One Savvy Mom ™ | NYC Area Mom Blog: How To Raise Financially Conscious Kids In A Nation Built On Debt + Top Tips From The Experts

How To Raise Financially Conscious Kids In A Nation Built On Debt + Top Tips From The Experts

Money. It's something that wasn't spoken about much in our home growing up. For the most part it was considered rude to broach the subject. The general consensus was that we had enough of it; I was supplied with everything that I needed and most of what I wanted as a child, and that was that. 
Fast forward to young adulthood and in all honesty, I didn't have a clue what I was doing and neither did my husband [as he was raised in a similar setting ]Needless to say, the art of making good financial choices was simply something that we had to learn along the way.

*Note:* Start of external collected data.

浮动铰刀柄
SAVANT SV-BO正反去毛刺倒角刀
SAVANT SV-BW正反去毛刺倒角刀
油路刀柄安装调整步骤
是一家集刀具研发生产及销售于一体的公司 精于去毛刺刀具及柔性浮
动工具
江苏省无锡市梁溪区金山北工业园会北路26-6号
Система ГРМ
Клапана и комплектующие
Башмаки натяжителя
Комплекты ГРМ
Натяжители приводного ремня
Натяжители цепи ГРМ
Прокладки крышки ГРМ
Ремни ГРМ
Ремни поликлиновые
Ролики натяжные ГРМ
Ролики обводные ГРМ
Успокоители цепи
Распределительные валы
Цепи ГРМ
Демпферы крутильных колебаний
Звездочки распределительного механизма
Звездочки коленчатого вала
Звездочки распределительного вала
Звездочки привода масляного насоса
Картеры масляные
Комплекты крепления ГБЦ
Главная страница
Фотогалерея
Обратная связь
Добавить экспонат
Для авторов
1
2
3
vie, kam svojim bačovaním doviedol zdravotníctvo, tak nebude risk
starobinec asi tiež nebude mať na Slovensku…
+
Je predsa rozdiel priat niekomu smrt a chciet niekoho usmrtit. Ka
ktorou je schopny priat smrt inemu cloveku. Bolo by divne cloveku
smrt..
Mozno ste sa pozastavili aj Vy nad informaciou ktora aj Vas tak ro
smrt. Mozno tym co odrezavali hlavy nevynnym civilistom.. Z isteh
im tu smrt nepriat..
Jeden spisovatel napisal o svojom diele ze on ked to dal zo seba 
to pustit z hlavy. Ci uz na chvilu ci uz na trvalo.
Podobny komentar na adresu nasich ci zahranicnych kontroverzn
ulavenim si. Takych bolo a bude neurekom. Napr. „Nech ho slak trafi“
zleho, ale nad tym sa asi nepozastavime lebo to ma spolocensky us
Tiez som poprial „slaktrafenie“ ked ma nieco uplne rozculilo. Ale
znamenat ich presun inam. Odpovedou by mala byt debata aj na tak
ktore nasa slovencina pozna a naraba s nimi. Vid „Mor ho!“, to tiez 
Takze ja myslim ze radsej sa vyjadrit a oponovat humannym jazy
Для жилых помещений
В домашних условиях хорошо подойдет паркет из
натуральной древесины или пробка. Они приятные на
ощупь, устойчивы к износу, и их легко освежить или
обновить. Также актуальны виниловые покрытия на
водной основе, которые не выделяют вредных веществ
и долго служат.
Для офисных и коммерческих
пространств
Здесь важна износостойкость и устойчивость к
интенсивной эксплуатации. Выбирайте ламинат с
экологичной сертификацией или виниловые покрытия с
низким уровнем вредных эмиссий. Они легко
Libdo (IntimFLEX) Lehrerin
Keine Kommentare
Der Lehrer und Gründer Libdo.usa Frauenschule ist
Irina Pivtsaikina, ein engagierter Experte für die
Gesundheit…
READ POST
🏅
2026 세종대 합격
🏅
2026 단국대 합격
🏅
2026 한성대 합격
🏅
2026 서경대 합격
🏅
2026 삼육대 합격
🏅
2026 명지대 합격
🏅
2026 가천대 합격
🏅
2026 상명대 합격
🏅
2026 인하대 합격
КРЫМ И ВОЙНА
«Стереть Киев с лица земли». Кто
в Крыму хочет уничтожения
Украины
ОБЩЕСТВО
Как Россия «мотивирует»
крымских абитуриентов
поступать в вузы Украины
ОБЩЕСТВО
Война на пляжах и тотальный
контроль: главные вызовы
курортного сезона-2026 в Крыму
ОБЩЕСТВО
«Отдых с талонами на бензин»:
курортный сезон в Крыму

As parents now, we hope to help guide our children to long term financial success and it's never to early to start teaching them. Teachable moments present themselves every day. For example, our children make the bi-weekly trip the grocery store with us. How do they learn from a trip to the grocery store, you ask? They watch me plan my trip to the store with lists, coupons and a budget. We also talk about the price points as we walk through the store and we compare similar products to find the better value . It's so important for them to understand the benefits of saving wherever possible. 

There are so many great teachable moments to be found in our daily routines - that can ultimately help to guide our children to long term financial success.

T.Rowe Price Senior Financial Planner, Stuart Ritter is helping parents up their game to help ensure their kids have long term financial success.The best way to instill good financial values in children is to discuss monetary topics early and often while planning for both short and long-term goals. Yet, according to the 2013 Parents, Kids & Money Survey from T. Rowe Price, conversations and actions often focus on short-term needs versus the behaviors needed to achieve success.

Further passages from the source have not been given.